Reproduce verbatim only the lines from the one containing "kept free of" through the last line below, both included.
____
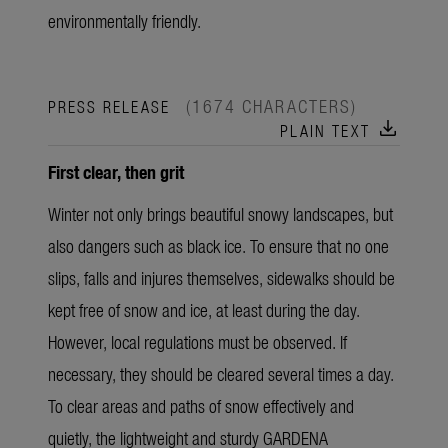
environmentally friendly.
(1674 CHARACTERS)
PRESS RELEASE
download
PLAIN TEXT
First clear, then grit
Winter not only brings beautiful snowy landscapes, but
also dangers such as black ice. To ensure that no one
slips, falls and injures themselves, sidewalks should be
kept free of snow and ice, at least during the day.
However, local regulations must be observed. If
necessary, they should be cleared several times a day.
To clear areas and paths of snow effectively and
quietly, the lightweight and sturdy GARDENA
____
REPLY TO THE TASK ->
kept free of snow and ice, at least during the day.
However, local regulations must be observed. If
necessary, they should be cleared several times a day.
To clear areas and paths of snow effectively and
quietly, the lightweight and sturdy GARDENA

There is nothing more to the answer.